Fiquei extremamente triste e preocupado com a vida desse ex companheiro de trabalho. Sei que ele está inconsciente. Seus sentidos estão entorpecidos como acontecia, quando tinha seus inumeráveis comas alcoólicos. Tomara que não sinta dor.

Deus possa ter misericórdia dele, que se compadeça de sua vida, fazendo-o forte.

Semanas atrás, encontrei-o, num caixa de supermercado, ao lado de uma criança sua. Pediu que eu comprasse para ele uns pirulitos e disse que um dia pagaria. Pediu também, quase sem esperança, uma garrafa de fernet, uma bebida alcoólica barata. Comprei-lhe o que me pediu e uma barra de sabão, uma buchinha para lavar louças e uma carteira de cigarro. Ele contava moedas na palma de suas mãos.

Saiu do supermercado quase beijando meus pés, repetindo, quase sem parar, uma infinidade de muito obrigados.
Era uma sexta-feira e ele estava com a roupa toda respingada de tintas de diversas cores. Disse que estava trabalhando no ramo de pintura de casas. Perguntou se minha esposa estava bem. Respondi que sim, estava tudo bem. Mandou-lhe um abraço, que eu respondi que seria entregue.

Entrei no carro comovido com sua humildade, sua gratidão e com seu desejo verbalizado de que Deus me abençoasse. Eu também o abençoei…

Entrei no carro e voltei para o sítio pensando nele e no quanto se encontrava fragilizado e desorientado. Refletir sobre a vida dele sempre foi muito doído para mim…

Precisava escrever, colocar para fora essas tristezas que se tornaram tão comuns nas nossas vidas nesses dias sombrios de fascismo e pandemia.

As pessoas estão do nosso lado e daqui a pouco, num piscar de olhos, sem qualquer aviso prévio, somem como fumaça, desaparecem para sempre de nossas vidas.

Mesmo sendo um homem maltratado pelo destino, pelas relações injustas e por si mesmo, Deus o beneficiou com misericórdia e graça!

Recebi a boa notícia, de que, depois de semanas entubado, ele ressurgiu curado!
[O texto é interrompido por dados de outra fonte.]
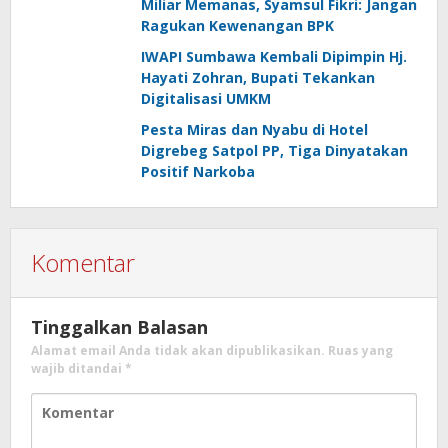
Miliar Memanas, Syamsul Fikri: Jangan
Ragukan Kewenangan BPK
IWAPI Sumbawa Kembali Dipimpin Hj.
Hayati Zohran, Bupati Tekankan
Digitalisasi UMKM
Pesta Miras dan Nyabu di Hotel
Digrebeg Satpol PP, Tiga Dinyatakan
Positif Narkoba
Komentar
Tinggalkan Balasan
Alamat email Anda tidak akan dipublikasikan.
Ruas yang
wajib ditandai
*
Como uma fênix ressurgida das próprias cinzas ele renasceu novamente e tem agora a oportunidade de escrever uma nova história e de viver uma vida plena com sabedoria e gratidão.

Ouvi dizer que agora faz piada dos próprios sofrimentos pelos quais padeceu. Continua sempre sorridente, brincadeira à parte, exorta os amigos para que se cuidem, para que não vacilem diante desse maldito vírus que quase o matou e que já dizimou, infelizmente, milhares de outras vidas no Brasil e no mundo.

Inácio era o seu nome e ele sempre foi um homem trabalhador, um homem bondoso, um homem que delirava frente à sua própria tragédia, e que estando frente a frente com a morte, a distraiu com sua espirituosidade e graça e retornou para alegrar os amigos e acalmar o coração de seus filhinhos.

Vida longa a esse homem trabalhador, a esse filho de Deus, minha alma exulta pela vida de Inácio!